» Work to complete: Return the entire listing, word for word.

» Provided entries:
================

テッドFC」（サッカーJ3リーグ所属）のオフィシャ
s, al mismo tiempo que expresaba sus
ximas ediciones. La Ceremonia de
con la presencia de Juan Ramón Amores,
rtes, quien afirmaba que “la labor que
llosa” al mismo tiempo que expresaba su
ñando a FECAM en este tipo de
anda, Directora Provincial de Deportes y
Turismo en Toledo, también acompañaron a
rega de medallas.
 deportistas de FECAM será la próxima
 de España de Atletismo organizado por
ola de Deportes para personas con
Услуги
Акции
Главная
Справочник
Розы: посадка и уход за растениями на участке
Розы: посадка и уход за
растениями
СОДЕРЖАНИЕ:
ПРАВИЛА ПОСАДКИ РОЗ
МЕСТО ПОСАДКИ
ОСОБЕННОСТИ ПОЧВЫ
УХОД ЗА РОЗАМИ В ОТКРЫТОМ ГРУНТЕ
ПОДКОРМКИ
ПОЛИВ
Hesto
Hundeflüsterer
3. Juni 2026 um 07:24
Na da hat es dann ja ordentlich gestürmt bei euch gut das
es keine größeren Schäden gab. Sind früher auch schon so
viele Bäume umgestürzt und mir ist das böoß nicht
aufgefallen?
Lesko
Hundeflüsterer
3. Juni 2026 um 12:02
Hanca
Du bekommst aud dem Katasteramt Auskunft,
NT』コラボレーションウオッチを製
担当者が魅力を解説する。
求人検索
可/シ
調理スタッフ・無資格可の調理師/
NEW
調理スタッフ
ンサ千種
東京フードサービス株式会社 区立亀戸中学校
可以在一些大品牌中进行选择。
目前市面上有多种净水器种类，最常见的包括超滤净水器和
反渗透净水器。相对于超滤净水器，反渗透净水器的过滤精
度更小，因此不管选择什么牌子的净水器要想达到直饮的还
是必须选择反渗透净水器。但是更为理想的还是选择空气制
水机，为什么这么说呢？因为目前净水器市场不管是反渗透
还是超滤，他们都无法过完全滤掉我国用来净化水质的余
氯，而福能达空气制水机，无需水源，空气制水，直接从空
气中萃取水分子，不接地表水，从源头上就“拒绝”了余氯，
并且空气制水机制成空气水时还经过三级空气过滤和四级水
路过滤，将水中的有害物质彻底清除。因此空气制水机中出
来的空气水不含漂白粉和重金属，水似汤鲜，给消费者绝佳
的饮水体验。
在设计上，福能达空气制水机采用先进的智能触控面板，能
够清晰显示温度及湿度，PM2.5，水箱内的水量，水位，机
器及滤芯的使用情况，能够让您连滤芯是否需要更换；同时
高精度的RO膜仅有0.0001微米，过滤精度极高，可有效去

================

» Result of this exercise:
テッドFC」（サッカーJ3リーグ所属）のオフィシャ
s, al mismo tiempo que expresaba sus
ximas ediciones. La Ceremonia de
con la presencia de Juan Ramón Amores,
rtes, quien afirmaba que “la labor que
llosa” al mismo tiempo que expresaba su
ñando a FECAM en este tipo de
anda, Directora Provincial de Deportes y
Turismo en Toledo, también acompañaron a
rega de medallas.
 deportistas de FECAM será la próxima
 de España de Atletismo organizado por
ola de Deportes para personas con
Услуги
Акции
Главная
Справочник
Розы: посадка и уход за растениями на участке
Розы: посадка и уход за
растениями
СОДЕРЖАНИЕ:
ПРАВИЛА ПОСАДКИ РОЗ
МЕСТО ПОСАДКИ
ОСОБЕННОСТИ ПОЧВЫ
УХОД ЗА РОЗАМИ В ОТКРЫТОМ ГРУНТЕ
ПОДКОРМКИ
ПОЛИВ
Hesto
Hundeflüsterer
3. Juni 2026 um 07:24
Na da hat es dann ja ordentlich gestürmt bei euch gut das
es keine größeren Schäden gab. Sind früher auch schon so
viele Bäume umgestürzt und mir ist das böoß nicht
aufgefallen?
Lesko
Hundeflüsterer
3. Juni 2026 um 12:02
Hanca
Du bekommst aud dem Katasteramt Auskunft,
NT』コラボレーションウオッチを製
担当者が魅力を解説する。
求人検索
可/シ
調理スタッフ・無資格可の調理師/
NEW
調理スタッフ
ンサ千種
東京フードサービス株式会社 区立亀戸中学校
可以在一些大品牌中进行选择。
目前市面上有多种净水器种类，最常见的包括超滤净水器和
反渗透净水器。相对于超滤净水器，反渗透净水器的过滤精
度更小，因此不管选择什么牌子的净水器要想达到直饮的还
是必须选择反渗透净水器。但是更为理想的还是选择空气制
水机，为什么这么说呢？因为目前净水器市场不管是反渗透
还是超滤，他们都无法过完全滤掉我国用来净化水质的余
氯，而福能达空气制水机，无需水源，空气制水，直接从空
气中萃取水分子，不接地表水，从源头上就“拒绝”了余氯，
并且空气制水机制成空气水时还经过三级空气过滤和四级水
路过滤，将水中的有害物质彻底清除。因此空气制水机中出
来的空气水不含漂白粉和重金属，水似汤鲜，给消费者绝佳
的饮水体验。
在设计上，福能达空气制水机采用先进的智能触控面板，能
够清晰显示温度及湿度，PM2.5，水箱内的水量，水位，机
器及滤芯的使用情况，能够让您连滤芯是否需要更换；同时
高精度的RO膜仅有0.0001微米，过滤精度极高，可有效去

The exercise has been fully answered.